Rebiotix Inc., a Ferring Company, has conducted several trials of the lead microbiota-based product in the MRT™ drug platform, RBX2660, for reducing the rate of recurrence of Clostridioides difficile infection. RBX2660 is currently under study in a Phase 3 clinical trial in conjunction with the US Food and Drug Administration’s Investigational New Drug application, as well as the Clinical Trial Application (CTA) of HealthCanada. The following sections outline the studies conducted to date:
Study: PUNCH CD3-OLS (Currently Enrolling)
About
The PUNCH CD3-OLS study is a Phase 3 clinical study to assess the safety and tolerability of Rebiotix RBX2660 for the prevention of recurrent Clostridioides difficile infection (CDI) in a recurrent CDI population that is broader and more inclusive than that included in prior studies using RBX2660.
- Prospective, multi-center, open label Phase 3 study
- Enrolling up to 600 patients at approximately 80 research sites
- Primary efficacy endpoint: Assess the efficacy of RBX2660 defined as no CDI recurrence at 8 weeks
- Primary Safety endpoint: Assess the safety of RBX2660 to 6 months
Detailed Information & Site Locations
Visit: clinicaltrials.gov
Study Participation
Email: US8-StudyInfo@nullferring.com
Study: PUNCH CD3 (Active, Not Enrolling)
About
The PUNCH CD3 study is a Phase 3 clinical study to evaluate the safety and efficacy of Rebiotix RBX2660 for the prevention of recurrent Clostridioides difficile infection (CDI).
- Prospective, randomized, double-blind, placebo-controlled study
- Enrolling up 270 patients at approximately 60 research sites in US and Canada
- Randomized to receive RBX2660 or placebo (2:1)
- Primary efficacy endpoint: Assess the efficacy of RBX2660 defined as no CDI recurrence at 8 weeks as compared to placebo
- Primary safety endpoint: Assess the safety of RBX2660 to 6 months
Detailed Information & Site Locations
Visit: clinicaltrials.gov
Study: PUNCH Open Label (Completed)
About
- Prospective, multicenter, open-label, controlled Phase 2 study
- Primary efficacy endpoint involved a comparison of patients treated with RBX2660 to a closely matched set of antibiotic only treated historical controls through 56 days
- 31 active treatment sites and four control sites in the U.S. and Canada.
- 132 RBX2660 and 110 historical control subjects were included in this topline analysis
Results
Study: PUNCH CD2 (Completed)
About
- Phase 2B, prospective, multi-center randomized double-blind, placebo-controlled with 2-year follow-up
- Primary efficacy objective: Assess the efficacy of RBX2660 vs. placebo defined as no CDI recurrence at 8 weeks
- Primary safety objective: Assess the safety of RBX2660
- A total of 120 patients enrolled at 21 sites in the U.S. and Canada
- Patients were randomized into 3 treatment arms
Results
Study: PUNCH CD (Completed)
About
- Phase 2 prospective multi-center, open-label study with 6-month follow-up
- Primary objective: Assess the safety of RBX2660
- Secondary objective: Efficacy defined as no CDI recurrence at 8 weeks
Results
- Forty patients were enrolled at 11 centers in the US; a total of 31 patients completed 6-month follow-up.

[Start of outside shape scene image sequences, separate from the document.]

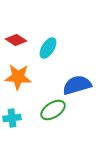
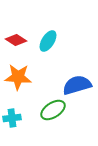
cyan ellipse: moved 7 px up
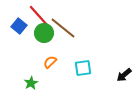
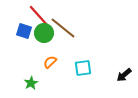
blue square: moved 5 px right, 5 px down; rotated 21 degrees counterclockwise
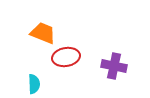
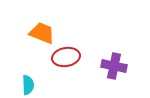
orange trapezoid: moved 1 px left
cyan semicircle: moved 6 px left, 1 px down
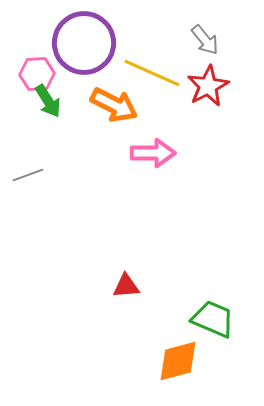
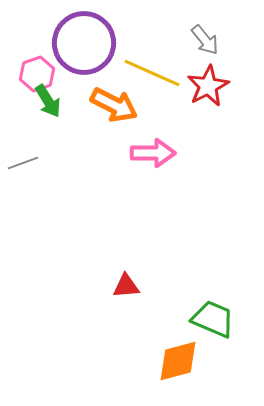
pink hexagon: rotated 16 degrees counterclockwise
gray line: moved 5 px left, 12 px up
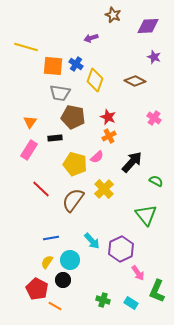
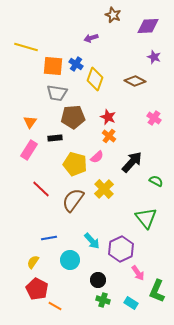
yellow diamond: moved 1 px up
gray trapezoid: moved 3 px left
brown pentagon: rotated 15 degrees counterclockwise
orange cross: rotated 24 degrees counterclockwise
green triangle: moved 3 px down
blue line: moved 2 px left
yellow semicircle: moved 14 px left
black circle: moved 35 px right
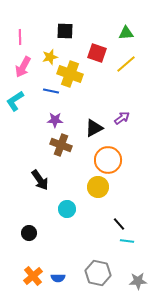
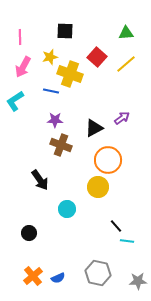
red square: moved 4 px down; rotated 24 degrees clockwise
black line: moved 3 px left, 2 px down
blue semicircle: rotated 24 degrees counterclockwise
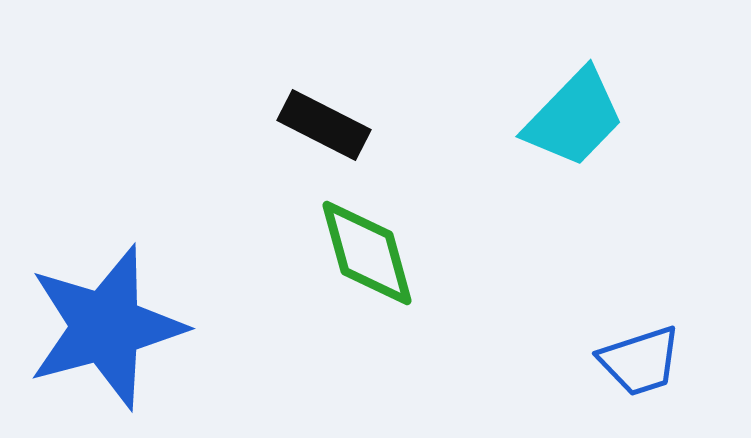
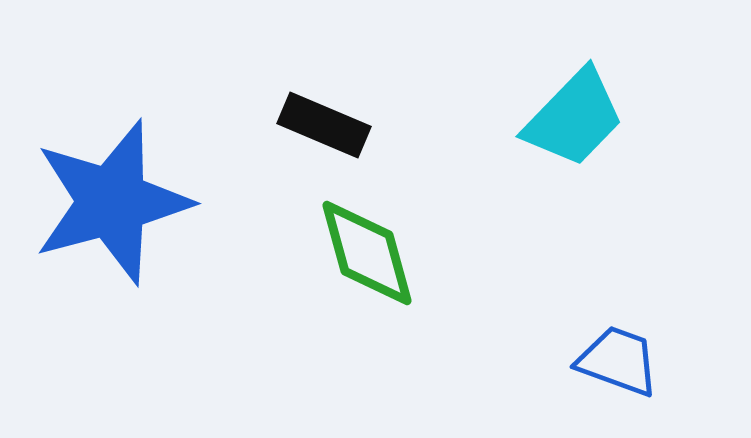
black rectangle: rotated 4 degrees counterclockwise
blue star: moved 6 px right, 125 px up
blue trapezoid: moved 22 px left; rotated 142 degrees counterclockwise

- Overall efficacy was 87.1% (27/31).
- Safety: Most commonly reported AEs were mild to moderate diarrhea, flatulence, abdominal pain/cramping and constipation and were self-limiting.
- Twenty serious AEs were reported in 7 patients; none were related to RBX2660 or its administration.
- Results on clinicaltrials.gov
- Results published November, 2015
Conclusions
- RBX2660 demonstrated a satisfactory safety profile in a Phase 2 study targeted at recurrent CDI which included a rigorous, independent assessment of AEs.
- Overall efficacy of 87.1% is in line with previously reported results.